Describing Univariate Distributions

Download Report

Transcript Describing Univariate Distributions

Describing Univariate Distributions
Learning Goals
 Use “level of measurement” to decide how to
describe the variable distribution
 Understand frequency distributions
 Understand measures of central tendency
 Understand measures of dispersion, spread,
and variability
Three Little Phrases — Stay Alert!
1. Units of measurement: Standardized and
uniform quantities for expressing an amount
(e.g., feet/inches or metres; miles or kilometres;
years, months, and days; dollars or Euros).
2. Units of analysis: The type of things on which
a variable is defined (“cases” in the data file).
3. Level of measurement: Precision of
measurement — nominal or ordinal categories
(qualitative); interval-ratio (quantitative).
(Named categories; rank order; precise and
meaningful # — either continuous or discrete.)
Exercise: Describing “Our” Variables
for a Class Data File [1]
HEIGHT
 What is its level of measurement?
 Is a frequency distribution a good idea?
 What measures of central tendency are best?
 What measures of dispersion/variability are
best?
Describing “Our” Variables [2]
DISTANCE FROM CAMPUS
 What is its level of measurement?
 Is a frequency distribution a good idea?
 What measures of central tendency are best?
 What measures of dispersion/variability are
best?
Describing “Our” Variables [3]
TIME OF COMMUTE
 What is its level of measurement?
 Is a frequency distribution a good idea?
 What measures of central tendency are best?
 What measures of dispersion/variability are
best?
Describing “Our” Variables [4]
MODE OF TRANSPORTATION
 What is its level of measurement?
 Is a frequency distribution a good idea?
 What measures of central tendency are best?
 What measures of dispersion/variability are
best?
Describing “Our” Variables [5]
GENDER
 What is its level of measurement?
 Is a frequency distribution a good idea?
 What measures of central tendency are best?
 What measures of dispersion/variability are
best?
Describing “Our” Variables [6]
NUMBER OF SIBLINGS
 What is its level of measurement?
 Is a frequency distribution a good idea?
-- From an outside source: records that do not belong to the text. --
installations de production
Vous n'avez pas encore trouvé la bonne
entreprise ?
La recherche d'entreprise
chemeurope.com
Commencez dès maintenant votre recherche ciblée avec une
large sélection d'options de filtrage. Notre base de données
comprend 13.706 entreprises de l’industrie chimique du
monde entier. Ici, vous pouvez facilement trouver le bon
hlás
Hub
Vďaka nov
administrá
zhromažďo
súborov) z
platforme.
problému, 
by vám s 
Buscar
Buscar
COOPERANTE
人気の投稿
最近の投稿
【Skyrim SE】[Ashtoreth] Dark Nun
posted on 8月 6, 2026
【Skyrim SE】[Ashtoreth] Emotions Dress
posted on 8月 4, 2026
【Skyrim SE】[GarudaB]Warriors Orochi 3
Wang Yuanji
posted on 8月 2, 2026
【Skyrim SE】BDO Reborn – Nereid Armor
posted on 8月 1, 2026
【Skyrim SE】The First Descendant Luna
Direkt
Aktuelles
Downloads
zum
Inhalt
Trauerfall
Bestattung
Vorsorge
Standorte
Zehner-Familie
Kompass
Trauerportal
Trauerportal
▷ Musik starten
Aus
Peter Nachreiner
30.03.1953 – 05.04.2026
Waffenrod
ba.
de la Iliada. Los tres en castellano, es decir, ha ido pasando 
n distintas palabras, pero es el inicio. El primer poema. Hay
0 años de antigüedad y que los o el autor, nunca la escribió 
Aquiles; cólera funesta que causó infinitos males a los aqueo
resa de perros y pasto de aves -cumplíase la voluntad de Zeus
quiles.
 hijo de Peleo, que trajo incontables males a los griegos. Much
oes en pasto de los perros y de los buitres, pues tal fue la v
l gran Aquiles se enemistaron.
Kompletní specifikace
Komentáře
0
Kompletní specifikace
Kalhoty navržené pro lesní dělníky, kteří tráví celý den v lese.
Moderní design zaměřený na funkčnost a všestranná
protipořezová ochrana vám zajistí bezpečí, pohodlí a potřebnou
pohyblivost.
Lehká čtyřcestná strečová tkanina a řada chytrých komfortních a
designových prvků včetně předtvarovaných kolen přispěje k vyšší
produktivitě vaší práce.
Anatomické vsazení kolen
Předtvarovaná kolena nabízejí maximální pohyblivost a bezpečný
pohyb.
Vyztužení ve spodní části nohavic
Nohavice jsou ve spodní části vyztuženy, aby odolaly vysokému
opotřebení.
 What measures of central tendency are best?
 What measures of dispersion/variability are
best?
Describing “Our” Variables [7]
EYE COLOUR
 What is its level of measurement?
 Is a frequency distribution a good idea?
 What measures of central tendency are best?
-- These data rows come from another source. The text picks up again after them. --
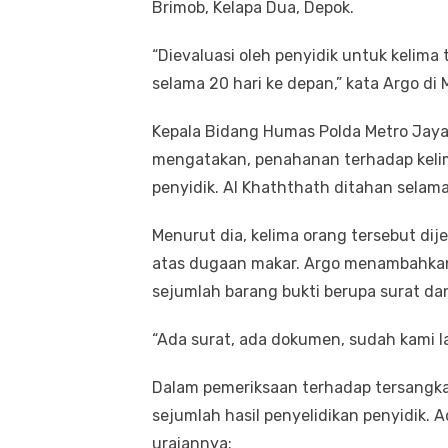
Brimob, Kelapa Dua, Depok.
“Dievaluasi oleh penyidik untuk kelima
selama 20 hari ke depan,” kata Argo di 
Kepala Bidang Humas Polda Metro Ja
mengatakan, penahanan terhadap kelim
penyidik. Al Khaththath ditahan selama
Menurut dia, kelima orang tersebut di
atas dugaan makar. Argo menambahkan,
sejumlah barang bukti berupa surat d
“Ada surat, ada dokumen, sudah kami la
Dalam pemeriksaan terhadap tersangka
sejumlah hasil penyelidikan penyidik. A
uraiannya: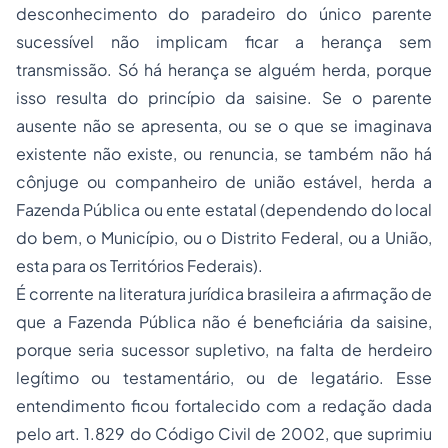
desconhecimento do paradeiro do único parente
sucessível não implicam ficar a herança sem
transmissão. Só há herança se alguém herda, porque
isso resulta do princípio da
saisine
. Se o parente
ausente não se apresenta, ou se o que se imaginava
existente não existe, ou renuncia, se também não há
cônjuge ou companheiro de união estável, herda a
Fazenda Pública ou ente estatal (dependendo do local
do bem, o Município, ou o Distrito Federal, ou a União,
esta para os Territórios Federais).
É corrente na literatura jurídica brasileira a afirmação de
que a Fazenda Pública não é beneficiária da
saisine
,
porque seria sucessor supletivo, na falta de herdeiro
legítimo ou testamentário, ou de legatário. Esse
entendimento ficou fortalecido com a redação dada
pelo art. 1.829 do Código Civil de 2002, que suprimiu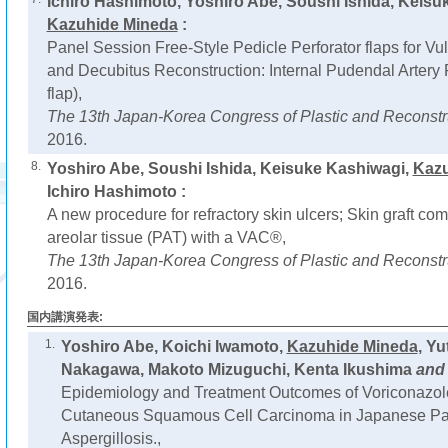
Ichiro Hashimoto, Yoshiro Abe, Soushi Ishida, Keis
Kazuhide Mineda
:
Panel Session Free-Style Pedicle Perforator flaps for Vul
and Decubitus Reconstruction: Internal Pudendal Artery P
flap),
The 13th Japan-Korea Congress of Plastic and Reconstr
2016.
8.
Yoshiro Abe, Soushi Ishida, Keisuke Kashiwagi,
Kazu
Ichiro Hashimoto :
A new procedure for refractory skin ulcers; Skin graft com
areolar tissue (PAT) with a VAC®,
The 13th Japan-Korea Congress of Plastic and Reconstr
2016.
国内講演発表:
1.
Yoshiro Abe, Koichi Iwamoto,
Kazuhide Mineda
, Yu
Nakagawa, Makoto Mizuguchi, Kenta Ikushima
an
Epidemiology and Treatment Outcomes of Voriconazol
Cutaneous Squamous Cell Carcinoma in Japanese Pat
Aspergillosis.,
 What measures of dispersion/variability are
best?
Describing “Our” Variables [8]
BEER ATTITUDE
 What is its level of measurement?
 Is a frequency distribution a good idea?
 What measures of central tendency are best?
 What measures of dispersion/variability are
best?
 Can we make this a Likert response scale ( i.e.,
strongly agree, agree, uhhh, disagree, strongly
disagree)? Why are Likert scales unlikeable?
Describing “Our” Variables [9]
HOW OFTEN DO YOU ATTEND MUSICAL
EVENTS?
 What is its level of measurement?
 Is a frequency distribution a good idea?
 What measures of central tendency are best?
 What measures of dispersion/variability are
best?
Describing “Our” Variables [10]
MOVIE FAVES
 What is its level of measurement?
 Is a frequency distribution a good idea?
 What measures of central tendency are best?
 What measures of dispersion/variability are
best?
Frequency Distributions
Used for nominal and ordinal data;
interval-ratio data may need to be grouped.
 Compute counts (frequencies) and relative
frequencies (proportions expressed as %).
 Do not do the cumulative percentages for
nominal data!
 Don’t get whole number variable values (number
of pets) confused with frequencies!
Measures of Central Tendency
 For interval-ratio data: Mean, median, mode.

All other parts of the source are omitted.